The 6th U.S. Circuit Court of appeals threw out her defamation suit, however, ruling that she is a "public figure" who must prove that the network acted with "malice" in its portrayal.
The public figure question is crucial to all libel and defamation cases. A public figure must show that he or she has been libeled or defamed because of actual malice. Winning such a case generally becomes impossible. A Supreme Court opinion narrowing the definition of public figure would significantly aid people suing media organizations.
The court entered the controversy over "parental rights," accepting an appeal from a woman whose children were permanently taken away by the courts in New York. The woman, in a procedure standard throughout the country, lost her family after social workers alleged that she couldn't properly care for them.
Federal courts rebuffed Marjorie Lehman's efforts to win back her children, saying that such cases were state matters, without the fundamental constitutional liberty issues required for federal intervention. The justices will consider that contention in Lehman vs. Lycoming County Children's Service Agency.
The justices agreed to decide whether the University of Maryland must allow all aliens living in the state to take advantage of "in-state" tuition and fee benefits. Currently, the benefits are available only to U.S. citizens and foreigners who intend to establish permanent residence in the United States.
Yesterday's case, Toll vs. Juan Carlos Moreno, was brought on behalf of children of World Bank and International Development Bank employes, who successfully appealed the Maryland rule to the 4th U.S. Circuit Court of Appeals.
Maryland argued that the exclusion of nonimmigrant aliens was justified primarily by the fact that they do not make the same contribution through taxes to the cost of education in the state as citizens or permanent residents.
The court accepted a case (Connecticut vs. Winnie Teal) involving allegedly discriminatory tests for promotion given to employes of the state of Connecticut. Black employes charged that the test was plainly discriminatory because it precluded a disproportionate number of blacks from moving up.
The justices agreed to consider U.S. bilateral agreements which give preference in jobs on military bases to host country citizens. The case, Wineberger vs. Rossi, stems from a successful challenge to the preference brought by Americans seeking work at the Subic Bay naval base in the Philippines.
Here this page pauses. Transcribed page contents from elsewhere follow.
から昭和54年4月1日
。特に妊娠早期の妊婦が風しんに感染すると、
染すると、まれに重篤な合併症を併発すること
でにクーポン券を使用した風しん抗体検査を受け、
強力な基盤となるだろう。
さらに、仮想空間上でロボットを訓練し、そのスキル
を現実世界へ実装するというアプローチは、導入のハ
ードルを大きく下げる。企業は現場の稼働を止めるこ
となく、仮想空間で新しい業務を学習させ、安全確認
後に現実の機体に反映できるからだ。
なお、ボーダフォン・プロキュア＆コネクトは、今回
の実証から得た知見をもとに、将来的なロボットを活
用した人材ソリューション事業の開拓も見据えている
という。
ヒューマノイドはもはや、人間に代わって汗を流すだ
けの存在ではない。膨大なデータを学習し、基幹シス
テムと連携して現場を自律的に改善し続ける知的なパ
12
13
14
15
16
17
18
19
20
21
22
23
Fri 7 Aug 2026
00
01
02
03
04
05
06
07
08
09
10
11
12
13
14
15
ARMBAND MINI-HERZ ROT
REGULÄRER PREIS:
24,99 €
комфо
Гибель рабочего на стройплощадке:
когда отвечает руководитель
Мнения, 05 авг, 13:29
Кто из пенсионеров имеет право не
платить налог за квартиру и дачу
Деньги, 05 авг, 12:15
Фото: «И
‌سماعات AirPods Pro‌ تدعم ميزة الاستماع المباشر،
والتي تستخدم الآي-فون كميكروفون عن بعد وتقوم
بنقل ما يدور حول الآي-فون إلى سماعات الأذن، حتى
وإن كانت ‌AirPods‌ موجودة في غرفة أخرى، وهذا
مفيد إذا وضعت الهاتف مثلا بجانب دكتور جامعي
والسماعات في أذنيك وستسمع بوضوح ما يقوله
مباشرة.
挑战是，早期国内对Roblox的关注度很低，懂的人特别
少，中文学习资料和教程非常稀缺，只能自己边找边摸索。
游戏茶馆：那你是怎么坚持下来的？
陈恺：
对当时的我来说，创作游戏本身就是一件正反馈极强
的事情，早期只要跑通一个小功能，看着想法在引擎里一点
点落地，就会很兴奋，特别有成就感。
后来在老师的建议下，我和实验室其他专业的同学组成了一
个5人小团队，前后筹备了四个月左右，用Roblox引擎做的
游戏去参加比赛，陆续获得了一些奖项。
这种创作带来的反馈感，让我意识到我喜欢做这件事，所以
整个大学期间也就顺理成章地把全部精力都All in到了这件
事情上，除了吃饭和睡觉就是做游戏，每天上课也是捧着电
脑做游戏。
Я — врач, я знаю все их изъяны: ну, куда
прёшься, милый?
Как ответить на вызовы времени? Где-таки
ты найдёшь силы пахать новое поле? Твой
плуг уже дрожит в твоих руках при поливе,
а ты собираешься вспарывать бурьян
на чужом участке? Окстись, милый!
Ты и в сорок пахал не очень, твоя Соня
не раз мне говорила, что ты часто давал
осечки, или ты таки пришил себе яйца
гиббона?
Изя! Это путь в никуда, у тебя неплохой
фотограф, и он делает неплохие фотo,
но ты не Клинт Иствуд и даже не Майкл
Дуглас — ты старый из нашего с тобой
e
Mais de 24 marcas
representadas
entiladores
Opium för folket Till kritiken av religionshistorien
The court announced 23 cases for review yesterday and rejected hundreds. Those rejected included a suit brought by the family of Karen Silkwood, an employe of an Oklahoma nuclear fuel plant who was killed in a hit-and-run accident in 1974 while on her way to a meeting with a New York Times reporter. The family sued Kerr-McGee Corp., which operated the plutonium facility and the FBI, charging harassment and intimidation under civil rights laws. The lower courts dismissed the suit.
The court also declined to enter the debate currently raging over whether adoptees have a right to find out the names of their natural parents.
It rejected the appeal of South African prize fighter Nikolaas (Kallie) Knoetze to be permitted to fight in the United States. The government revoked his visa last year because of his involvement as a South African police officer in the shooting of a black youth.
The court refused to allow Morton Halperin, former White House national security adviser, to participate in a damages suit brought by former Pentagon whistleblower Ernest Fitzgerald. Both men seek money damages from former president Nixon and Nixon aides. Halperin, whose case produced a tie vote last year in the court, said the Fitzgerald case would affect him as well.